Photography Guidelines
Before uploading a photo, please check to see if there's already one similar to it
on the site. The aim is to get a broad selection of photos of as many different beaches as
possible - we don't want a hundred identikit picture postcard images of the most popular.
If we get too many similar photos of the same beach, then they'll simply be rejected.
Ideally, we want photos that illustrate the beach - photos that will give other people an idea of what to expect if they've
never been to the beach themselves. That means primarily photos of the beach itself, plus things that you can see
on and around the beach - boats, wildlife, promenade scenes, etc.
Please be considerate of other people when taking photographs. Although a beach is a public place and you
are perfectly entitled to take photographs there, for practical reasons you should avoid taking
photographs of people without their knowledge and permission unless they merely form part of
the backdrop to an image. In particular, please follow these rules:
- Close-up shots of identifiable individuals or a group of indentifiable individuals
(eg, a family building sand castles, or a person sunbathing) must be of people
personally known to you, such as your family or friends, or those who have explicitly given their permission
to be photographed. Please do not take close-up photographs of strangers without asking first.

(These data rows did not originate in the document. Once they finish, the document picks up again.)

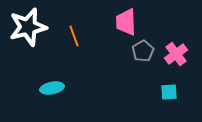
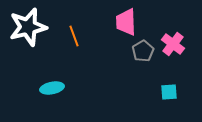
pink cross: moved 3 px left, 10 px up; rotated 15 degrees counterclockwise
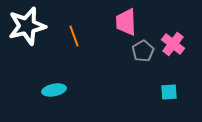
white star: moved 1 px left, 1 px up
cyan ellipse: moved 2 px right, 2 px down
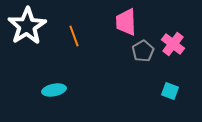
white star: rotated 18 degrees counterclockwise
cyan square: moved 1 px right, 1 px up; rotated 24 degrees clockwise
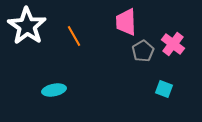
white star: rotated 6 degrees counterclockwise
orange line: rotated 10 degrees counterclockwise
cyan square: moved 6 px left, 2 px up
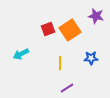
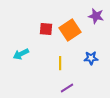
red square: moved 2 px left; rotated 24 degrees clockwise
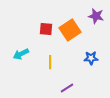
yellow line: moved 10 px left, 1 px up
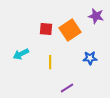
blue star: moved 1 px left
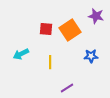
blue star: moved 1 px right, 2 px up
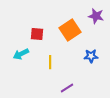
red square: moved 9 px left, 5 px down
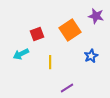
red square: rotated 24 degrees counterclockwise
blue star: rotated 24 degrees counterclockwise
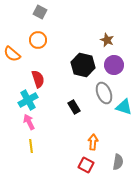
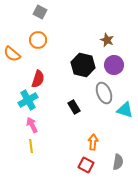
red semicircle: rotated 36 degrees clockwise
cyan triangle: moved 1 px right, 3 px down
pink arrow: moved 3 px right, 3 px down
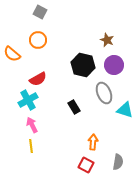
red semicircle: rotated 42 degrees clockwise
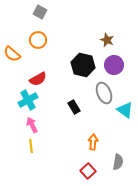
cyan triangle: rotated 18 degrees clockwise
red square: moved 2 px right, 6 px down; rotated 21 degrees clockwise
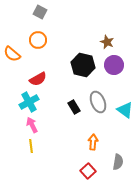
brown star: moved 2 px down
gray ellipse: moved 6 px left, 9 px down
cyan cross: moved 1 px right, 2 px down
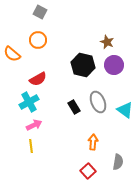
pink arrow: moved 2 px right; rotated 91 degrees clockwise
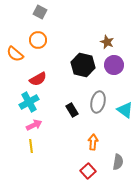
orange semicircle: moved 3 px right
gray ellipse: rotated 35 degrees clockwise
black rectangle: moved 2 px left, 3 px down
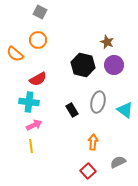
cyan cross: rotated 36 degrees clockwise
gray semicircle: rotated 126 degrees counterclockwise
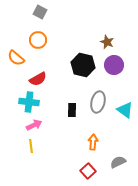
orange semicircle: moved 1 px right, 4 px down
black rectangle: rotated 32 degrees clockwise
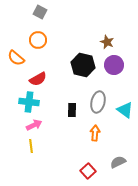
orange arrow: moved 2 px right, 9 px up
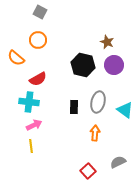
black rectangle: moved 2 px right, 3 px up
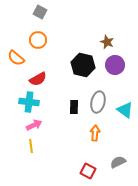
purple circle: moved 1 px right
red square: rotated 21 degrees counterclockwise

- Long distance shots of individuals, such as a surfer or someone in the distance walking a dog, are fine.
- Crowd scenes, such as a group watching a Punch and Judy show or an overview of sunbathers on a beach, are OK.

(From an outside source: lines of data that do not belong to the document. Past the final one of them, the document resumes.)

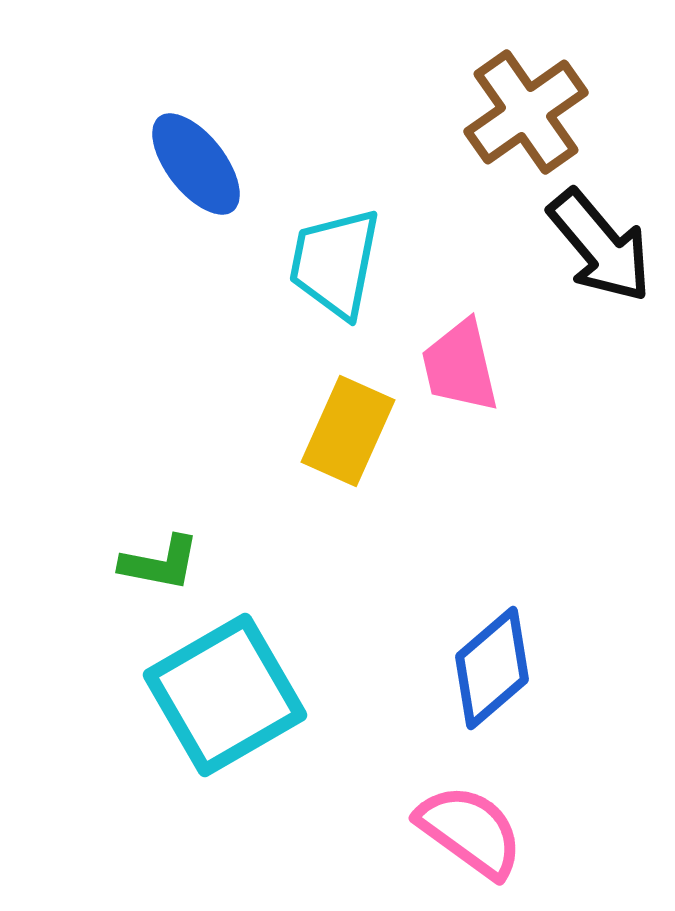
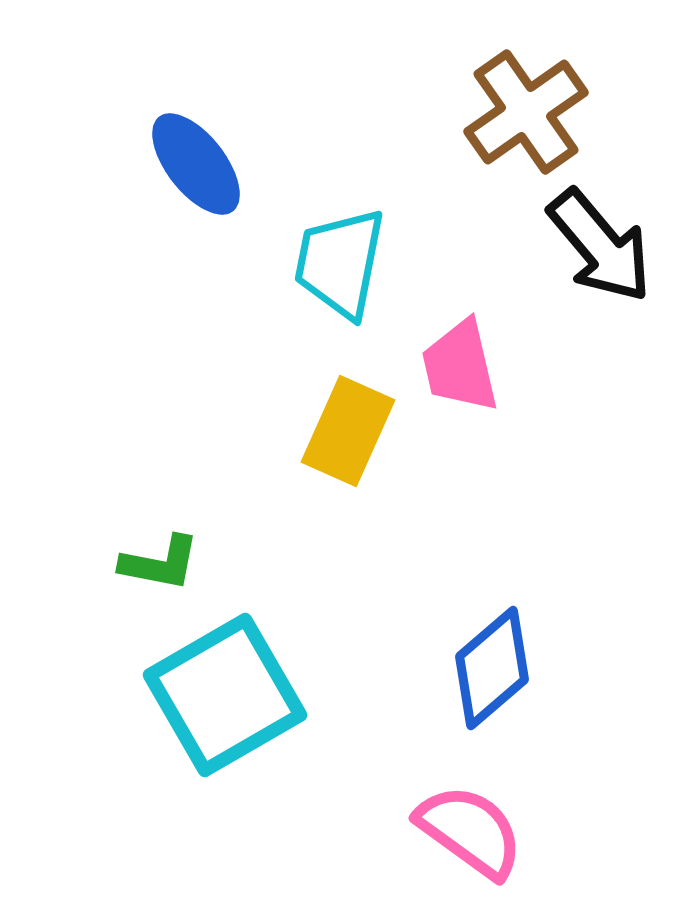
cyan trapezoid: moved 5 px right
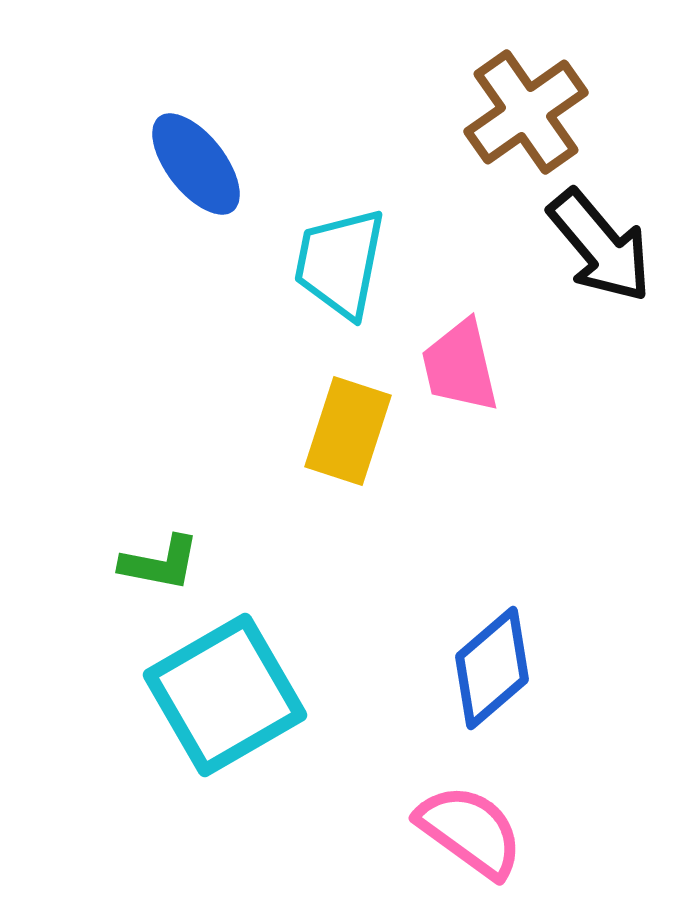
yellow rectangle: rotated 6 degrees counterclockwise
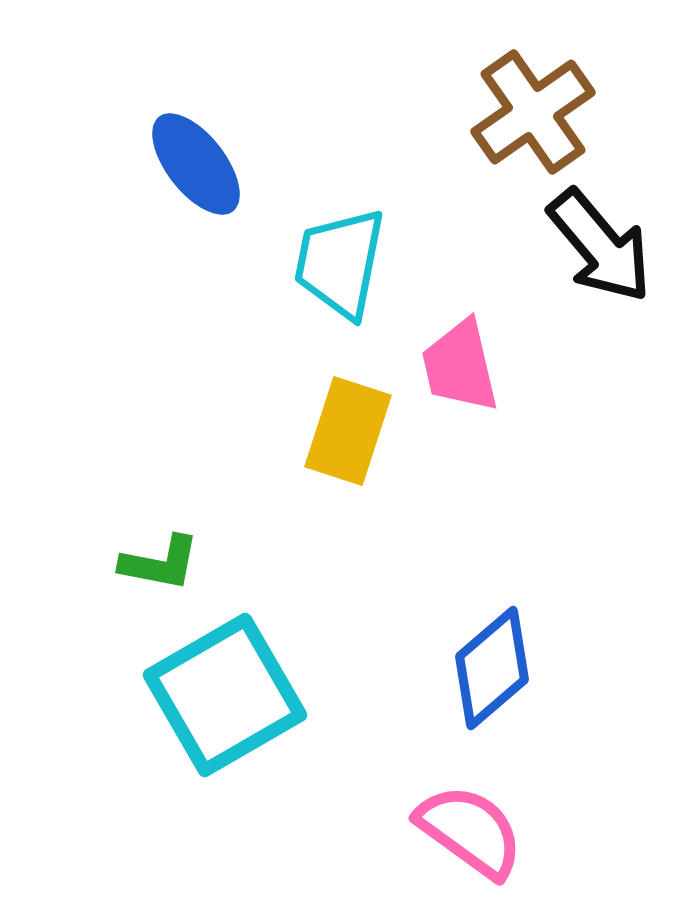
brown cross: moved 7 px right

- Please be particularly sensitive when taking photographs of people in more extreme states of undress. Beaches
are, of course, places where people often wear little, and in some cases no, clothing, but equally people are often more inclined
to feel that their privacy has been violated if photographed in such situations. As a rule of thumb, the
fewer clothes a person is wearing the more cautious you should be about taking photographs. BritishBeaches.uk
will not publish photographs that appear to be an invasion of privacy or to have been taken with the intent
of voyeurism.
Submission Guidelines
We also ask that you make sure that your photos meet a few basic requirements for submission to the website.

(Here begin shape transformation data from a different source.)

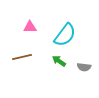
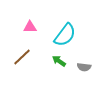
brown line: rotated 30 degrees counterclockwise
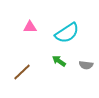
cyan semicircle: moved 2 px right, 2 px up; rotated 20 degrees clockwise
brown line: moved 15 px down
gray semicircle: moved 2 px right, 2 px up
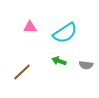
cyan semicircle: moved 2 px left
green arrow: rotated 16 degrees counterclockwise
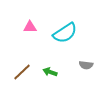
green arrow: moved 9 px left, 11 px down
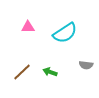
pink triangle: moved 2 px left
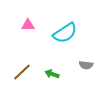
pink triangle: moved 2 px up
green arrow: moved 2 px right, 2 px down
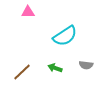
pink triangle: moved 13 px up
cyan semicircle: moved 3 px down
green arrow: moved 3 px right, 6 px up
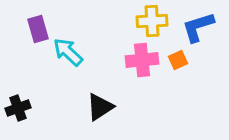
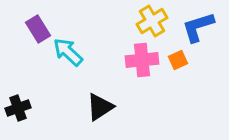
yellow cross: rotated 28 degrees counterclockwise
purple rectangle: rotated 16 degrees counterclockwise
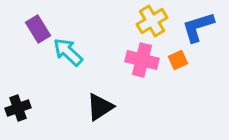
pink cross: rotated 20 degrees clockwise
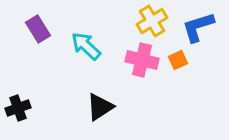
cyan arrow: moved 18 px right, 6 px up
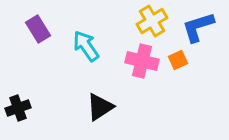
cyan arrow: rotated 12 degrees clockwise
pink cross: moved 1 px down
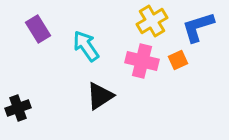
black triangle: moved 11 px up
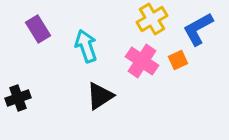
yellow cross: moved 2 px up
blue L-shape: moved 2 px down; rotated 12 degrees counterclockwise
cyan arrow: rotated 16 degrees clockwise
pink cross: rotated 20 degrees clockwise
black cross: moved 10 px up
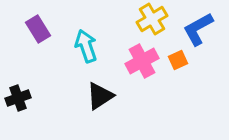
pink cross: rotated 28 degrees clockwise
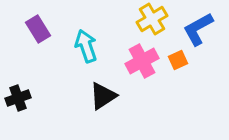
black triangle: moved 3 px right
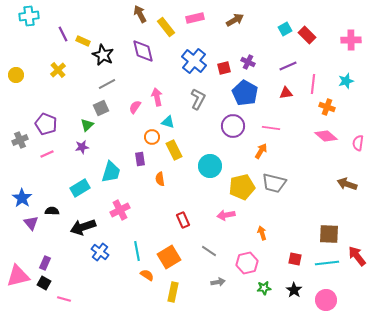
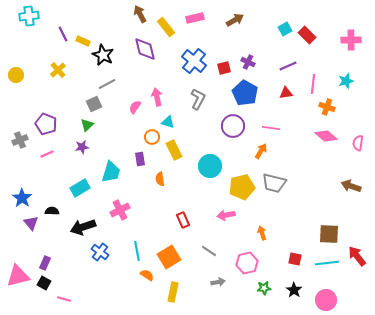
purple diamond at (143, 51): moved 2 px right, 2 px up
gray square at (101, 108): moved 7 px left, 4 px up
brown arrow at (347, 184): moved 4 px right, 2 px down
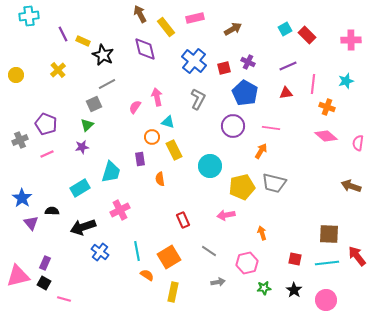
brown arrow at (235, 20): moved 2 px left, 9 px down
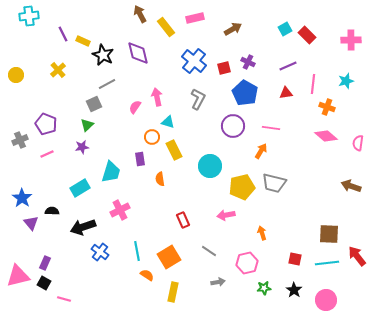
purple diamond at (145, 49): moved 7 px left, 4 px down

- Make sure that your photo is correctly oriented, with the sky at the top! It's surprising how many we get that have to be rejected because the photo is
on its side, or even upside down.
- Don't overdo it with Photoshop. Basic tweaks to a photo (eg, getting the colour balance right) are fine, but don't use any visible effects.
- If you must include a watermark, keep it discreet. A small watermark advertising your website is OK, provided that it consists
of nothing more than a single, small line of text at the bottom of the image. Anything larger, or that obscures the main subject of the photo, will be rejected.
- Don't add any border to the photo.
- If you're submitting an old photo scanned from a print or slide, crop it so that there is no border.